• Aim of the exercise
If a line below falls between the line with "online shopping in office - Stock Photo" and the line with "7:00 PM to 5:00 AM EST (11:00 PM to 9:00", or is one of those two, output it exactly; output nothing else and no pictures.
[The input — start]
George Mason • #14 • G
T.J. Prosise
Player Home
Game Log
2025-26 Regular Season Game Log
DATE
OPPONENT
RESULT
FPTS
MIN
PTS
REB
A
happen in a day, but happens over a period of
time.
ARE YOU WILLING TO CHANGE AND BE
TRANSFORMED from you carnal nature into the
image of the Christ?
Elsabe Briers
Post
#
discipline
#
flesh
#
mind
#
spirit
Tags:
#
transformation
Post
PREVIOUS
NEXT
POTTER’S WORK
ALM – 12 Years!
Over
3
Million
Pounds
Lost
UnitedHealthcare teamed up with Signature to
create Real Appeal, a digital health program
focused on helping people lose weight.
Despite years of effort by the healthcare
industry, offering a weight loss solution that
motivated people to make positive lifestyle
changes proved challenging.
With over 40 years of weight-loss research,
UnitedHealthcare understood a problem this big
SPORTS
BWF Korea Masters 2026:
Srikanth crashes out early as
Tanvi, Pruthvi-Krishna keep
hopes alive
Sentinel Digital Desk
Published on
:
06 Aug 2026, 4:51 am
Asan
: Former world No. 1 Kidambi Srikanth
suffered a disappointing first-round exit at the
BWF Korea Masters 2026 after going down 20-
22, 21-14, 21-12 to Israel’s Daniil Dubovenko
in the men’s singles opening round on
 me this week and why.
[The input — finish]
[The input — start]
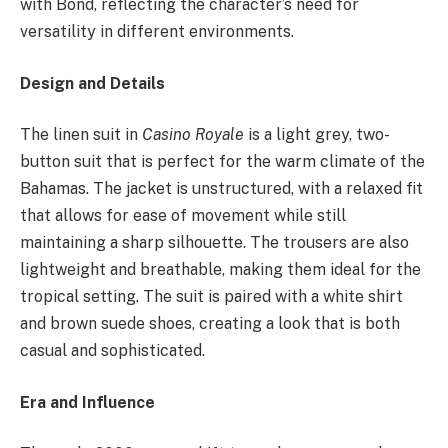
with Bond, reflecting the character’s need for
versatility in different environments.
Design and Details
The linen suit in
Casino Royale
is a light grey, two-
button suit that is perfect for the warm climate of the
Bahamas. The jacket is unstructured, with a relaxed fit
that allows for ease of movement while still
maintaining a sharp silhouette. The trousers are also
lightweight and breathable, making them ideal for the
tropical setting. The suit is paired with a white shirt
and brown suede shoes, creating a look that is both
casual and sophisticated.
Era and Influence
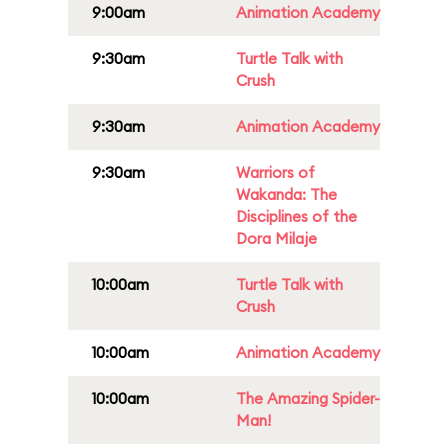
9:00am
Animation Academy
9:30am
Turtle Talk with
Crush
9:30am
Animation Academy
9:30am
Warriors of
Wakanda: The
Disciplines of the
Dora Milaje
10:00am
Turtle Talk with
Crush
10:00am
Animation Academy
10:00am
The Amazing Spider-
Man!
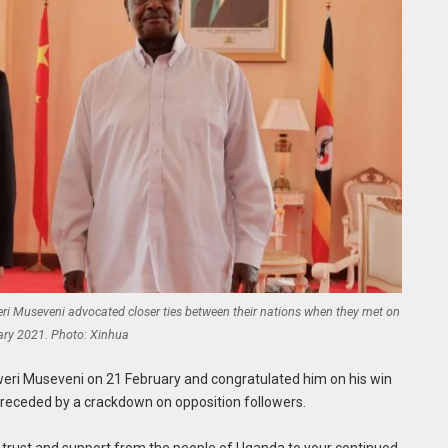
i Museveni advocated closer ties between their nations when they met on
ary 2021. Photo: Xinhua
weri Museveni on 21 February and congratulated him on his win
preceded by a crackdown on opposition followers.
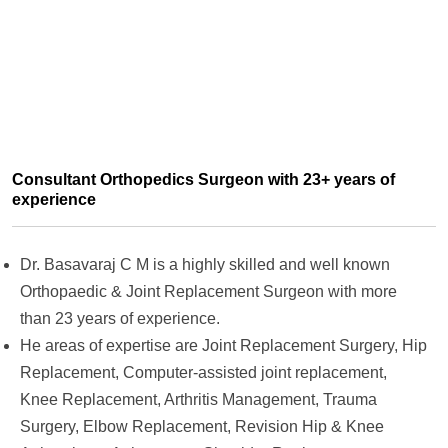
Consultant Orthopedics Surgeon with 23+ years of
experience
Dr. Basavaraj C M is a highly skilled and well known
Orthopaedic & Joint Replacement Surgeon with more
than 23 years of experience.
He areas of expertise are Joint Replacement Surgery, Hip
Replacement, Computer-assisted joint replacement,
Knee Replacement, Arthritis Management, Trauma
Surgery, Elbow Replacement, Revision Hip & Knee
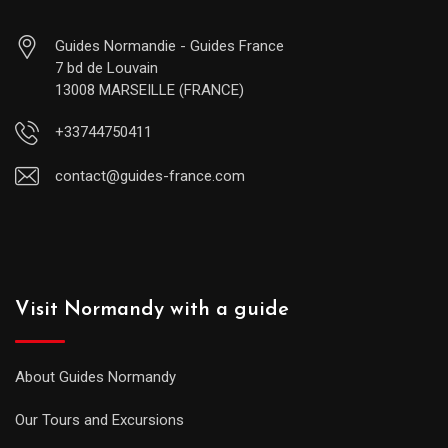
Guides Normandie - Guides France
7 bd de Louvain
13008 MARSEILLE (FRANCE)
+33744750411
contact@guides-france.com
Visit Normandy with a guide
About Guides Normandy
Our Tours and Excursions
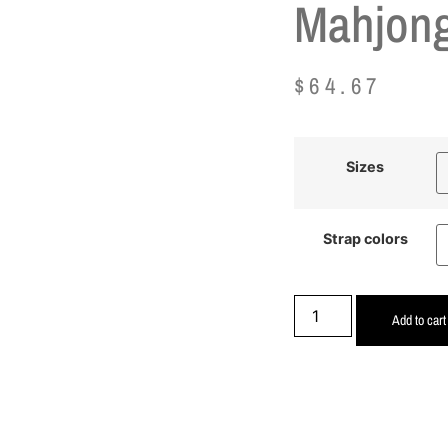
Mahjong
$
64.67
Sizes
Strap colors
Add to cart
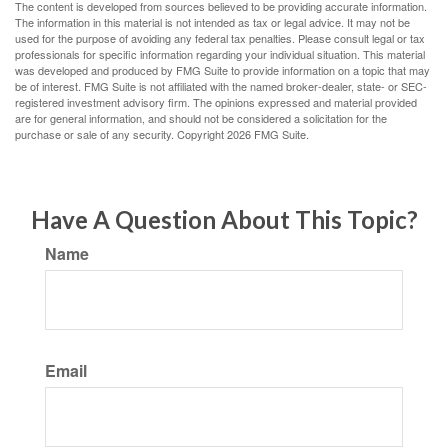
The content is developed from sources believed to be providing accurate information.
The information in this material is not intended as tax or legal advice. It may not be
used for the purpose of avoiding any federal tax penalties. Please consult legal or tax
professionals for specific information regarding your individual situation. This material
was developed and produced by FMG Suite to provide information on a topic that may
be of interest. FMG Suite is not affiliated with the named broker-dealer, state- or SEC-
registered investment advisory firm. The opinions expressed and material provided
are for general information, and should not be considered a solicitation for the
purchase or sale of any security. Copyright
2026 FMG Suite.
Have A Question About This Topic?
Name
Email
[The input — finish]
[The input — start]
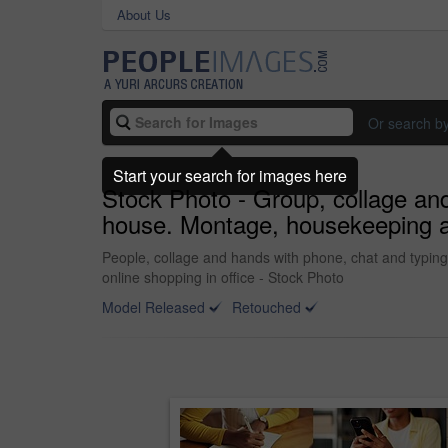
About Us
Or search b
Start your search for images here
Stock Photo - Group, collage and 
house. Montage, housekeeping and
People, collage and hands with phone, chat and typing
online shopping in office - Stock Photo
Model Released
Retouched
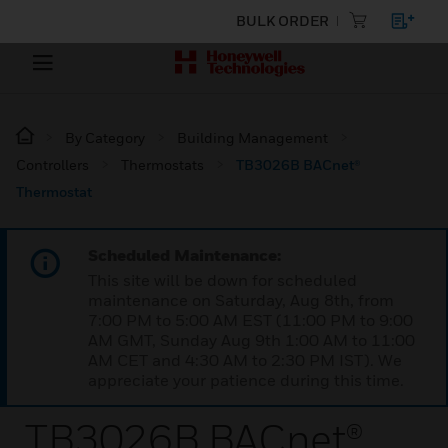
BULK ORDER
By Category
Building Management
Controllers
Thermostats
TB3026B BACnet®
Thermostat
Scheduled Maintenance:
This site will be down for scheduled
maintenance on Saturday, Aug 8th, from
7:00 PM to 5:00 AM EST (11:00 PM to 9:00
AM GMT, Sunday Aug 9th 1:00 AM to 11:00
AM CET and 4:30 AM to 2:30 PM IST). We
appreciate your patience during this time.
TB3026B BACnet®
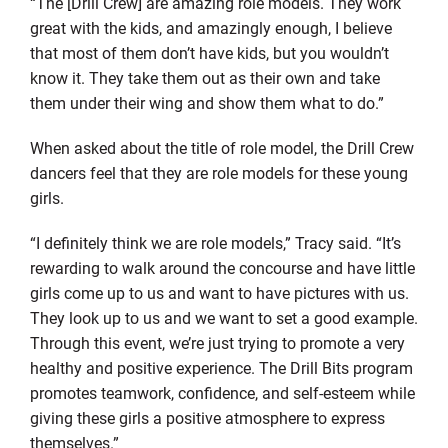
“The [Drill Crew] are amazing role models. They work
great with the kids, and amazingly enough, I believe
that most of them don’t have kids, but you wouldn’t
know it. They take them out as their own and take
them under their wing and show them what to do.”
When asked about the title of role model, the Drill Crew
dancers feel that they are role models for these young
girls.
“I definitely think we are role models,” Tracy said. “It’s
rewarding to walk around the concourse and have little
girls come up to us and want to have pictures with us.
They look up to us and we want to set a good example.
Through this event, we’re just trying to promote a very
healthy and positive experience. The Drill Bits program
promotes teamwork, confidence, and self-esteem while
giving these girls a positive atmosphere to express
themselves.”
[The input — finish]
• Output for this task
online shopping in office - Stock Photo
Model Released
Retouched
BULK ORDER
By Category
Building Management
Controllers
Thermostats
TB3026B BACnet®
Thermostat
Scheduled Maintenance:
This site will be down for scheduled
maintenance on Saturday, Aug 8th, from
7:00 PM to 5:00 AM EST (11:00 PM to 9:00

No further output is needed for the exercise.